• _What needs to be done_
Copy out each line of the entries where the word "Buzones" is present.

• _Supplied records_
- - -
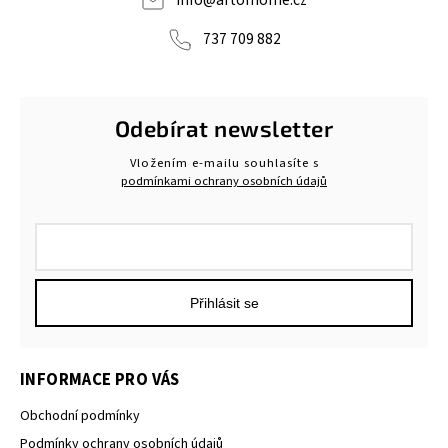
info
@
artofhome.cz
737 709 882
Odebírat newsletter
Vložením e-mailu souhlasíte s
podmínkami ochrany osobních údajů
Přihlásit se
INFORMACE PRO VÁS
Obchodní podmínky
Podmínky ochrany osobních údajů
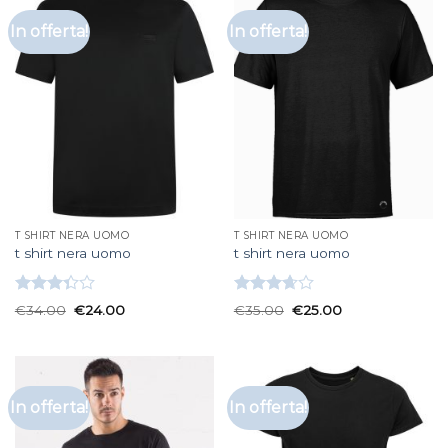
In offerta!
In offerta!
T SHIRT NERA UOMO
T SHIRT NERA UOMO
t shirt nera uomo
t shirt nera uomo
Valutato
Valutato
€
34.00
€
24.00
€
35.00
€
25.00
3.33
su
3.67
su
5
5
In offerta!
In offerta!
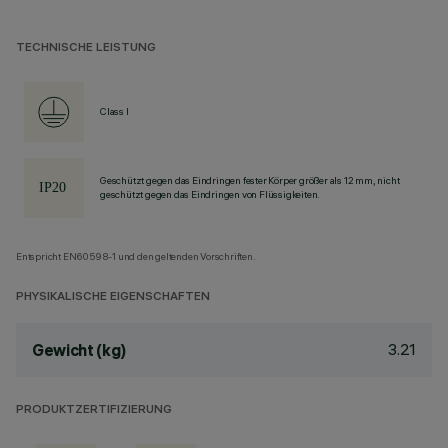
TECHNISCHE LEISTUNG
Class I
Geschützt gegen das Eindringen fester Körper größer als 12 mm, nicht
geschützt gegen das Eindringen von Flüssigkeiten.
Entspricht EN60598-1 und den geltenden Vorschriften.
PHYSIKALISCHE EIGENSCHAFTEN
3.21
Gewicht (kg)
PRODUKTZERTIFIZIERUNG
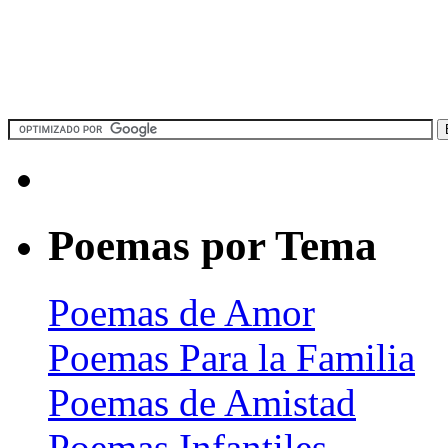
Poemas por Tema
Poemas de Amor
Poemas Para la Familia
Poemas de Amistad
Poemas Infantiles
- - -
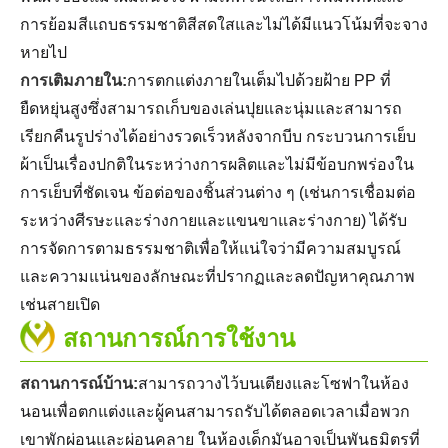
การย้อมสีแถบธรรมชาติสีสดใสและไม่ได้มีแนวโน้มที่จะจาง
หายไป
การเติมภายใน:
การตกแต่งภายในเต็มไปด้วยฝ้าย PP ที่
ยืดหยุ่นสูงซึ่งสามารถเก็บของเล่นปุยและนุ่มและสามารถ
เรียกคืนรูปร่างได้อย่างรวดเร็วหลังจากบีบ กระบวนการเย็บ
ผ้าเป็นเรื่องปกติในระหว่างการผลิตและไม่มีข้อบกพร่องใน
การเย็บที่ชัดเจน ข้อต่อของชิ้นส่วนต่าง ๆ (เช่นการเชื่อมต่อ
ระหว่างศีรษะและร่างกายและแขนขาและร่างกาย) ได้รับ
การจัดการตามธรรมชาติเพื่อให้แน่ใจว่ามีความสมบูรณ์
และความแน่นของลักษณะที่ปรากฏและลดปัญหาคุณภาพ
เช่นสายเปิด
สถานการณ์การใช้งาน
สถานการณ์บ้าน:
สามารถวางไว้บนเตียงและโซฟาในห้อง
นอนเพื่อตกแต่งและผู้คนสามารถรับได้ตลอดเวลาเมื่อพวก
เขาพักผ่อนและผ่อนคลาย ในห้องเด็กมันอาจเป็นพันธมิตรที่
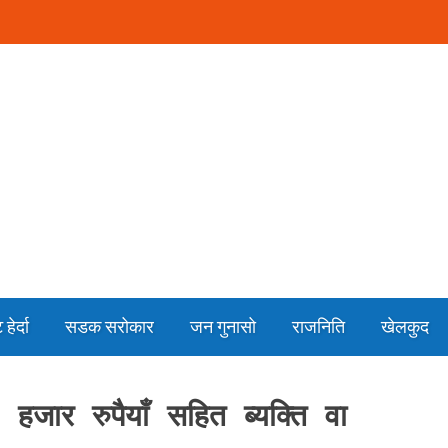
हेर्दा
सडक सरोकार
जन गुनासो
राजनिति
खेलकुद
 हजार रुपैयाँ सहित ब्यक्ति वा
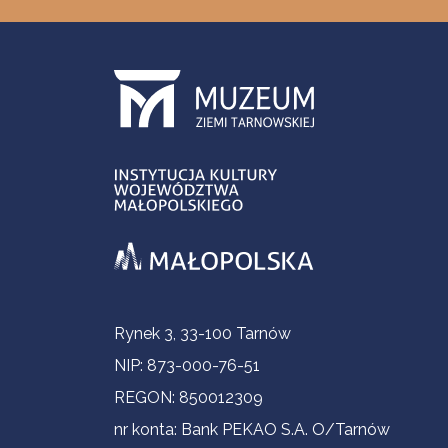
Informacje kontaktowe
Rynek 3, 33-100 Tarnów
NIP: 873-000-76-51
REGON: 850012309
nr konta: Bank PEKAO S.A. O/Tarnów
- - -
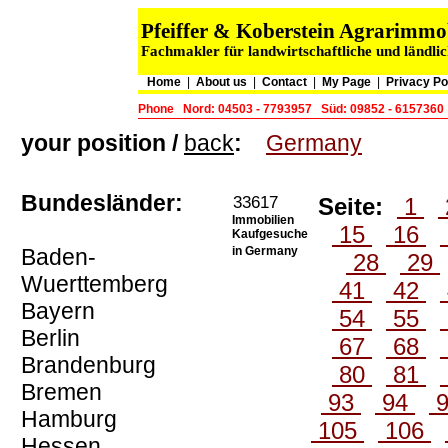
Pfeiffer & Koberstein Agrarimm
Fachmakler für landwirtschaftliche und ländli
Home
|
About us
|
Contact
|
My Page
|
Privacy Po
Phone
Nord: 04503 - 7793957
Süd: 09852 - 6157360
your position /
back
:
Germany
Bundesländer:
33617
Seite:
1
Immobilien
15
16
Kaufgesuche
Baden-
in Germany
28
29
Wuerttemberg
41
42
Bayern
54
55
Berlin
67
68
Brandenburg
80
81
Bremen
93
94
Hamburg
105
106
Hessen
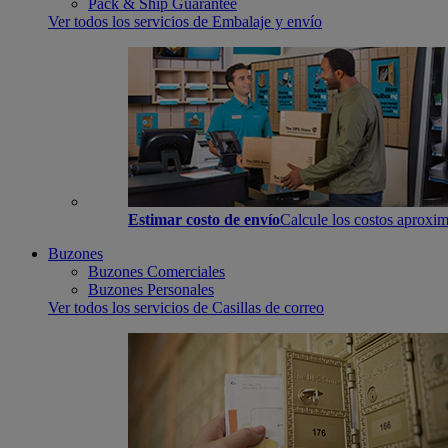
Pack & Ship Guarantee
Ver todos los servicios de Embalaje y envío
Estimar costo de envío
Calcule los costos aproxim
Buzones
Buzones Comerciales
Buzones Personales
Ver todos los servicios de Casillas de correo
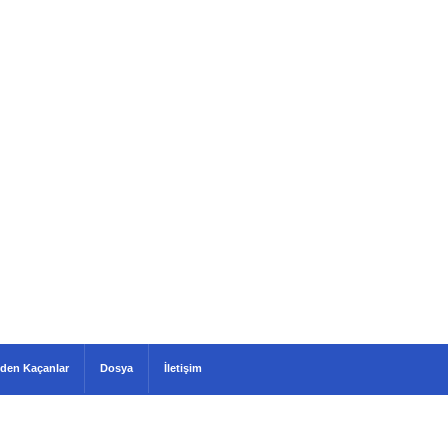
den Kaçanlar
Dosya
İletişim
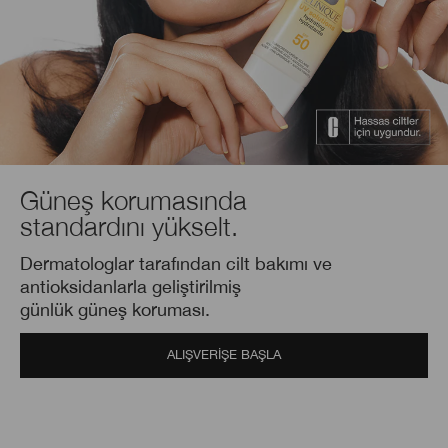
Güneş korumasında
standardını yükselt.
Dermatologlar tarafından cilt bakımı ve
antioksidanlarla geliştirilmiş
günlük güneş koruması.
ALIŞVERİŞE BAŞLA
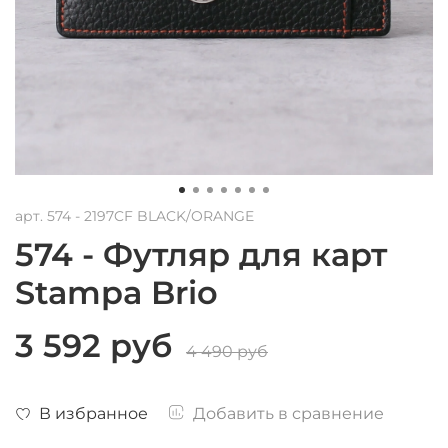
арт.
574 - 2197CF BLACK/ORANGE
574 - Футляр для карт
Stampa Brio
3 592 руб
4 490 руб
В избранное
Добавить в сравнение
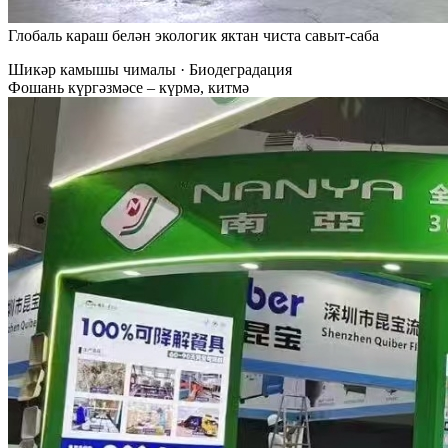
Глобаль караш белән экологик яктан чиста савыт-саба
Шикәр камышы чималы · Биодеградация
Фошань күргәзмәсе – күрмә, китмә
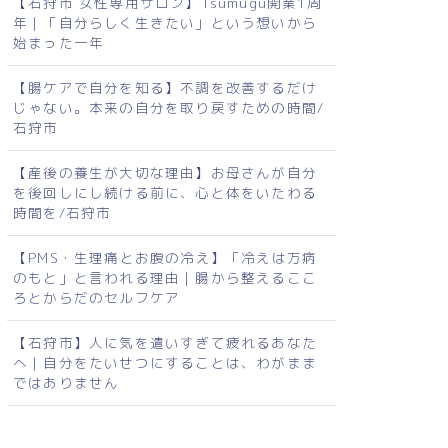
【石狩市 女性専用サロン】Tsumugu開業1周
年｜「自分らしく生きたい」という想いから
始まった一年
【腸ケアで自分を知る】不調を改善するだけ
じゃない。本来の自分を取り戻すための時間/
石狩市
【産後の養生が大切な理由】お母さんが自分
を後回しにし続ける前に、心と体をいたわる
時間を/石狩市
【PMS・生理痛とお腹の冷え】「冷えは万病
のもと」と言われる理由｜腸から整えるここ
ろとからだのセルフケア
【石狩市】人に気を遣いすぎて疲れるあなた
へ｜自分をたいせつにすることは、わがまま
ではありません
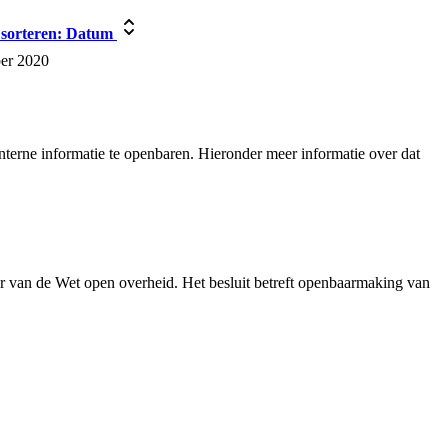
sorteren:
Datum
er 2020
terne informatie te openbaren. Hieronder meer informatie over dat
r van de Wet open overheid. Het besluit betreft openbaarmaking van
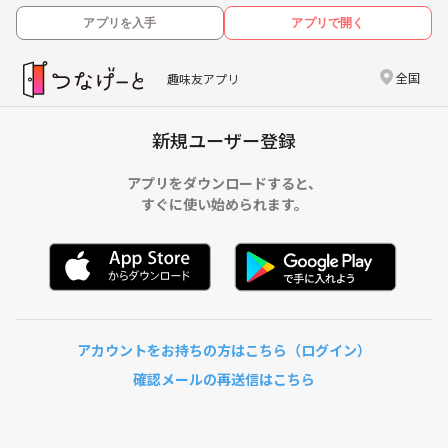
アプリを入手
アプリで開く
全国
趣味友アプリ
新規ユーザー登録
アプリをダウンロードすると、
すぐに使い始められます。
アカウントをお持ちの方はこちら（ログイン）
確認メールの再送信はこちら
- - -
• _Output for this exercise_
Buzones
Buzones Comerciales
Buzones Personales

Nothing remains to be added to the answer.